Distance And Documents At The Spanish Empire S Periphery written by Sylvia Sellers-García and has been published by Stanford University Press this book supported file pdf, txt, epub, kindle and other format this book has been release on 2013-12-11 with History categories.


The Spanish Empire is famous for being, at its height, the realm upon which "the sun never set." It stretched from the Philippines to Europe by way of the Americas. And yet we know relatively little about how Spain managed to move that crucial currency of governance—paper—over such enormous distances. Moreover, we know even less about how those distances were perceived and understood by people living in the empire.

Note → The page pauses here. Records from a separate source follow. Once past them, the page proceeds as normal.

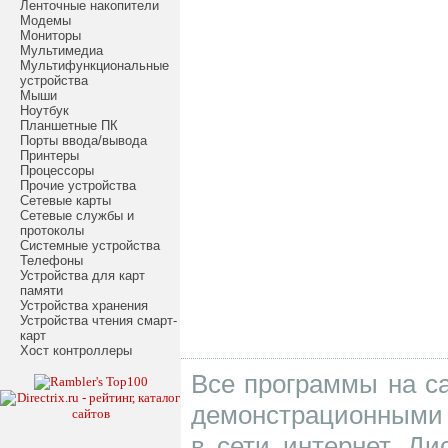
Ленточные накопители
Модемы
Мониторы
Мультимедиа
Мультифункциональные
устройства
Мыши
Ноутбук
Планшетные ПК
Порты ввода/вывода
Принтеры
Процессоры
Прочие устройства
Сетевые карты
Сетевые службы и
протоколы
Системные устройства
Телефоны
Устройства для карт
памяти
Устройства хранения
Устройства чтения смарт-
карт
Хост контроллеры
Все программы на са
демонстрационными 
в сети интернет. Д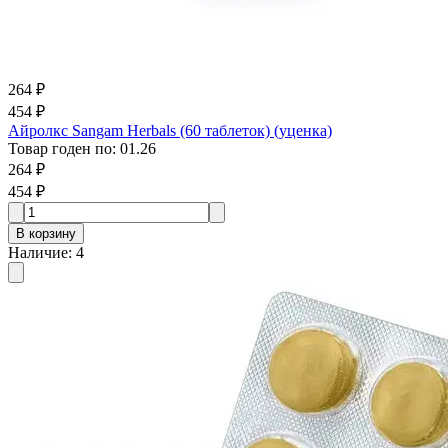
264 ₽
454 ₽
Айролкс Sangam Herbals (60 таблеток) (уценка)
Товар годен по
:
01.26
264 ₽
454 ₽
В корзину
Наличие
:
4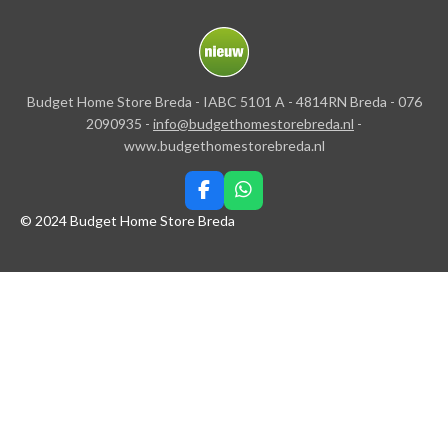
Budget Home Store Breda - IABC 5101 A - 4814RN Breda - 076
2090935 -
info@budgethomestorebreda.nl
-
www.budgethomestorebreda.nl
F
W
a
h
© 2024 Budget Home Store Breda
c
a
e
t
b
s
o
A
o
p
k
p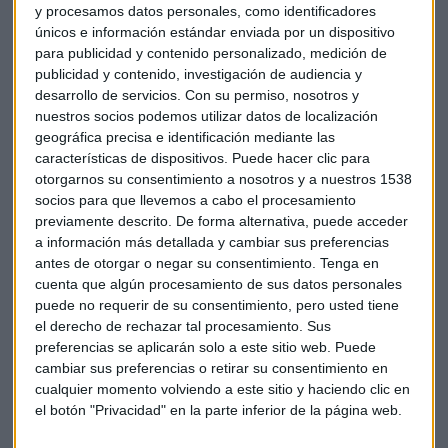
y procesamos datos personales, como identificadores
Oriente Medio, las economías han
únicos e información estándar enviada por un dispositivo
aguantado razonablemente bien"
para publicidad y contenido personalizado, medición de
publicidad y contenido, investigación de audiencia y
desarrollo de servicios.
Con su permiso, nosotros y
La inteligencia artificial impulsa la rotación
nuestros socios podemos utilizar datos de localización
sectorial
geográfica precisa e identificación mediante las
características de dispositivos. Puede hacer clic para
Los beneficios empresariales se consolidan como el gran
otorgarnos su consentimiento a nosotros y a nuestros 1538
protagonista del primer semestre.
El S&P 500 registra
socios para que llevemos a cabo el procesamiento
subidas entre el 27% y el 29% en el primer trimestre
,
previamente descrito. De forma alternativa, puede acceder
aunque la gestora anticipa un segundo trimestre menos
a información más detallada y cambiar sus preferencias
potente debido al impacto del conflicto en Oriente Medio.
antes de otorgar o negar su consentimiento.
Tenga en
cuenta que algún procesamiento de sus datos personales
"Pensamos que aunque se note, vamos a seguir viendo unos
puede no requerir de su consentimiento, pero usted tiene
resultados empresariales bastante razonables", señala la
el derecho de rechazar tal procesamiento. Sus
directora de Estrategia.
preferencias se aplicarán solo a este sitio web. Puede
cambiar sus preferencias o retirar su consentimiento en
El mercado experimenta movimientos en las empresas
cualquier momento volviendo a este sitio y haciendo clic en
tecnológicas, especialmente aquellas con grandes
el botón "Privacidad" en la parte inferior de la página web.
inversiones en inteligencia artificial. Gutiérrez-Mellado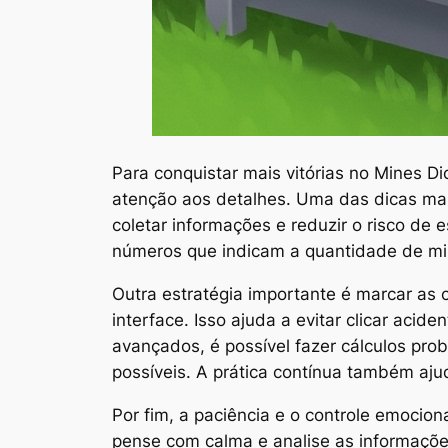
Para conquistar mais vitórias no Mines Di
atenção aos detalhes. Uma das dicas ma
coletar informações e reduzir o risco de 
números que indicam a quantidade de min
Outra estratégia importante é marcar as 
interface. Isso ajuda a evitar clicar acid
avançados, é possível fazer cálculos pro
possíveis. A prática contínua também aju
Por fim, a paciência e o controle emocion
pense com calma e analise as informaçõe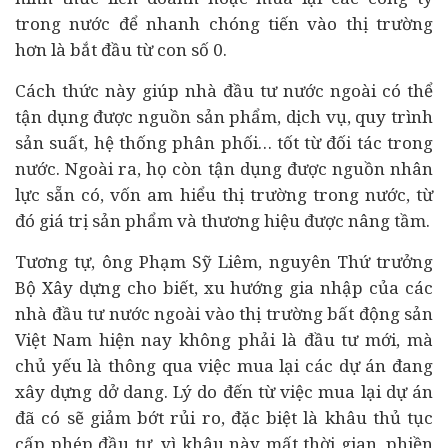
trong nước để nhanh chóng tiến vào thị trường
hơn là bắt đầu từ con số 0.
Cách thức này giúp nhà đầu tư nước ngoài có thể
tận dụng được nguồn sản phẩm, dịch vụ, quy trình
sản suất, hệ thống phân phối… tốt từ đối tác trong
nước. Ngoài ra, họ còn tận dụng được nguồn nhân
lực sẵn có, vốn am hiểu thị trường trong nước, từ
đó giá trị sản phẩm và thương hiệu được nâng tầm.
Tương tự, ông Phạm Sỹ Liêm, nguyên Thứ trưởng
Bộ Xây dựng cho biết, xu hướng gia nhập của các
nhà đầu tư nước ngoài vào thị trường bất động sản
Việt Nam hiện nay không phải là đầu tư mới, mà
chủ yếu là thông qua việc mua lại các
dự án
đang
xây dựng dở dang. Lý do đến từ việc mua lại dự án
đã có sẽ giảm bớt rủi ro, đặc biệt là khâu thủ tục
cấp phép đầu tư, vì khâu này mất thời gian, phiền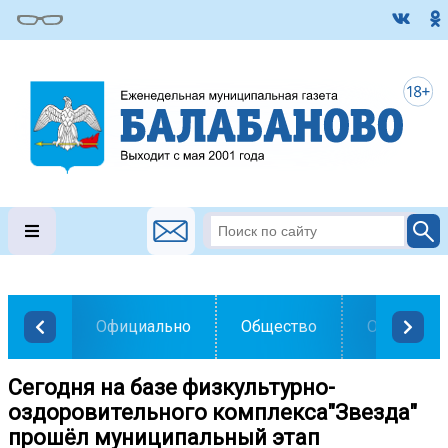
Официально
Общество
Образован
Сегодня на базе физкультурно-
оздоровительного комплекса"Звезда"
прошёл муниципальный этап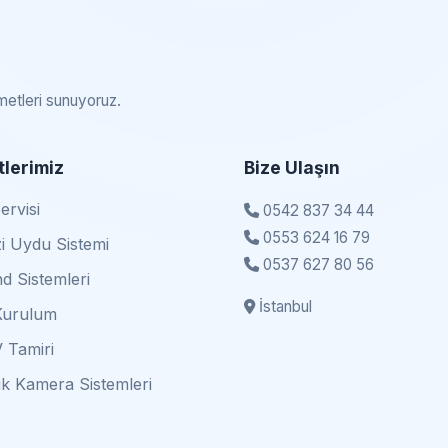
zmetleri sunuyoruz.
lerimiz
Bize Ulaşın
rvisi
0542 837 34 44
0553 624 16 79
i Uydu Sistemi
0537 627 80 56
d Sistemleri
İstanbul
Kurulum
 Tamiri
k Kamera Sistemleri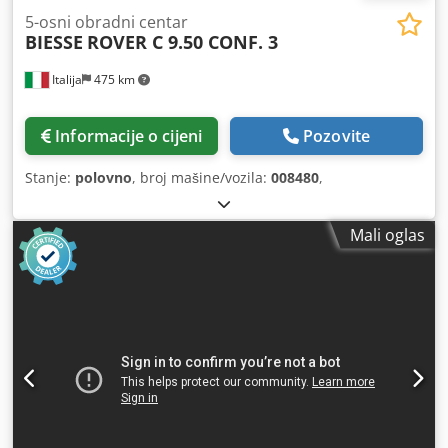
5-osni obradni centar
BIESSE
ROVER C 9.50 CONF. 3
Italija
475 km
Informacije o cijeni
Pozovite
Stanje:
polovno
, broj mašine/vozila:
008480
,
Mali oglas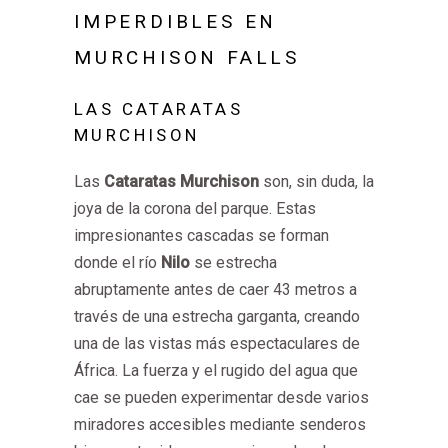
IMPERDIBLES EN
MURCHISON FALLS
LAS CATARATAS
MURCHISON
Las
Cataratas Murchison
son, sin duda, la
joya de la corona del parque. Estas
impresionantes cascadas se forman
donde el río
Nilo
se estrecha
abruptamente antes de caer 43 metros a
través de una estrecha garganta, creando
una de las vistas más espectaculares de
África. La fuerza y el rugido del agua que
cae se pueden experimentar desde varios
miradores accesibles mediante senderos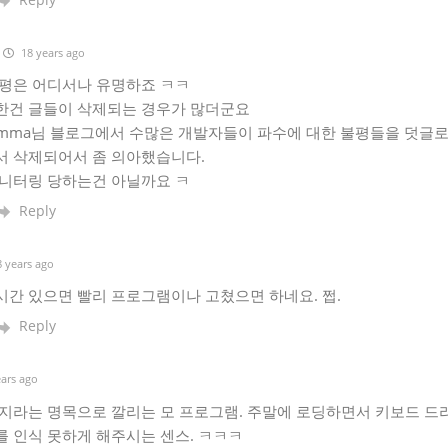
18 years ago
악평은 어디서나 유명하죠 ㅋㅋ
한건 글들이 삭제되는 경우가 많더군요
omma님 블로그에서 수많은 개발자들이 파수에 대한 불평들을 덧글
서 삭제되어서 좀 의아했습니다.
모니터링 당하는건 아닐까요 ㅋ
Reply
 years ago
간 있으면 빨리 프로그램이나 고쳤으면 하네요. 쩝.
Reply
ars ago
방지라는 명목으로 깔리는 모 프로그램. 주말에 로딩하면서 키보드 드
 인식 못하게 해주시는 센스. ㅋㅋㅋ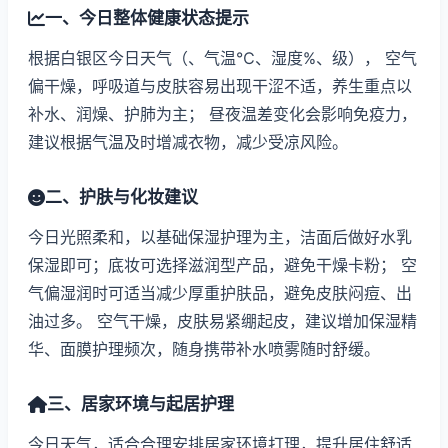
一、今日整体健康状态提示
根据白银区今日天气（、气温℃、湿度%、级）， 空气
偏干燥，呼吸道与皮肤容易出现干涩不适，养生重点以
补水、润燥、护肺为主； 昼夜温差变化会影响免疫力，
建议根据气温及时增减衣物，减少受凉风险。
二、护肤与化妆建议
今日光照柔和，以基础保湿护理为主，洁面后做好水乳
保湿即可；底妆可选择滋润型产品，避免干燥卡粉； 空
气偏湿润时可适当减少厚重护肤品，避免皮肤闷痘、出
油过多。 空气干燥，皮肤易紧绷起皮，建议增加保湿精
华、面膜护理频次，随身携带补水喷雾随时舒缓。
三、居家环境与起居护理
今日天气，适合合理安排居家环境打理，提升居住舒适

This book takes up these unknowns and proposes that by examining how documents operated in the Spanish empire, we can better understand how the empire was built and, most importantly, how knowledge was created. The author argues that even in such a vast realm, knowledge was built locally by people who existed at the peripheries of empire. Organized along routes and centralized into local nodes, peripheral knowledge accumulated in regional centers before moving on to the heart of the empire in Spain. The study takes the Kingdom of Guatemala as its departure point and examines the related aspects of documents and distance in three sections: part one looks at document genre, and how the creation of documents was shaped by distance; part two looks at the movement of documents and the workings of the mail system; part three looks at document storage and how archives played an essential part in the flow of paper.